Microsoft's table reflect an older version of the encoding in which `soft
hyphen' occupied the position now taken up by `euro'. Additionally, Greek
semicolon is mapped to U+0387 rather than U+00B7, which is the preferred
character according to Unicode 5.0.
As for MacIcelandic, only Apple's mapping includes `Apple' in PUA.
Firefox implements Apple's modern version.
Microsoft provides an older version with `generic currency sign' instead of
`euro'. Microsoft also uses `ohm symbol' where Apple has chosen
`uppercase omega', but these typically have identical appearance.
Furthermore, only Apple's mapping includes `Apple' in PUA.
Firefox implements Apple's modern version.
This encoding is obviously implemented in its modern version in Safari as well.
Ohm/omega and `Apple' as for MacIcelandic.
Apple maps a genuinely undefined codepoint to a special PUA character
which was also used for `euro' (but not in this case). As a result,
Firefox maps the undefined codepoint to `euro'.
PostScript / NextStep
I have seen documentation from Next clearly stating that the NextStep
encoding was designed as a superset of Adobe's PostScript Standard
Encoding, which again is based on a previous version of US-ASCII which
allowed what is now `straight apostrophe' and `grave accent' to be
interpreted as `curly apostrophe' and `left single quotation mark'.

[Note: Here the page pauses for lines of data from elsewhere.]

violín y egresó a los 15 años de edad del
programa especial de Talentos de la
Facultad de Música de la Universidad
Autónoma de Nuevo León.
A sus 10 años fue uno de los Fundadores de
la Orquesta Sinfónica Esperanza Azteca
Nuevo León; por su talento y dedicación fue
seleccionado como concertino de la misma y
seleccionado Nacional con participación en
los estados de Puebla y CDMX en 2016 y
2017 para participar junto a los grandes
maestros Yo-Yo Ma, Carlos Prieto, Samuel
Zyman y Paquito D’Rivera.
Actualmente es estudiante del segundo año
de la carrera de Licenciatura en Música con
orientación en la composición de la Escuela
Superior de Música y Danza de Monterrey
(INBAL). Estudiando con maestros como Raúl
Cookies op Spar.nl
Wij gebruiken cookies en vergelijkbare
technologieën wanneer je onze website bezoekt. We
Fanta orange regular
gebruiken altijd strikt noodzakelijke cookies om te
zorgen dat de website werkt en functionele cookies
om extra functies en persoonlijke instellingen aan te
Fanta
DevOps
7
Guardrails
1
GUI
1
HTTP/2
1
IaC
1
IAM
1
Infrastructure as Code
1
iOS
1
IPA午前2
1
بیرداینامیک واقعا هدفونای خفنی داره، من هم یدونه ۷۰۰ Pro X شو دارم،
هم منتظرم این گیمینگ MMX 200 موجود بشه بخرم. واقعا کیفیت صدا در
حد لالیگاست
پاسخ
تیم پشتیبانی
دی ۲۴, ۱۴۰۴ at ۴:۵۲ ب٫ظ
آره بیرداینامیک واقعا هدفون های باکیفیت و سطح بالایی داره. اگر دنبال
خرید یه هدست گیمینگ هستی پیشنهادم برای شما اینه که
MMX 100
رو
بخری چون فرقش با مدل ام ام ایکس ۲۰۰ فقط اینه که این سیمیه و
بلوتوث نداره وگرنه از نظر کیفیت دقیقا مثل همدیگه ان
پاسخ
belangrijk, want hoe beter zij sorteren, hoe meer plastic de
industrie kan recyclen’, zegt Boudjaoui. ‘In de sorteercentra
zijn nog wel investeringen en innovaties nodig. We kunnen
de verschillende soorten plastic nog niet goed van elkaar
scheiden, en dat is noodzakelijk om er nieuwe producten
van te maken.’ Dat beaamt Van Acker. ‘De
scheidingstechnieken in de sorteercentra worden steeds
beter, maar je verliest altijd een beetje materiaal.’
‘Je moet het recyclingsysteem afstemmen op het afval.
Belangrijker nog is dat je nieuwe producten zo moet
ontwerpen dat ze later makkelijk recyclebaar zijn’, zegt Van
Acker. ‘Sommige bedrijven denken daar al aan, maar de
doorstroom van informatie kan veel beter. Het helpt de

Discrepancies between the two are likely to result from diverging
interpretations rather than intentional differences.
In any case, neither of these encodings seem to be particularly relevant
for HTML (although quite a few plain-text documents, including this very
e-mail, assume the old-style US-ASCII interpretation.)
TIS-620 < 8859-11 < CP874
MacThai is close to being a superset of TIS-620 and 8859-11 as well, but
unfortunately replaces three Thai letters with `TM', `(C)' and `(R)'.
8859-9 < CP1254
Unless an experimental error has occurred, Turkish-ISO and Turkish-Windows
both refer to the superset in IE.
(TC)VN5712-2 < (TC)VN5712-1
Opera and Firefox seem to have implemented the superset only.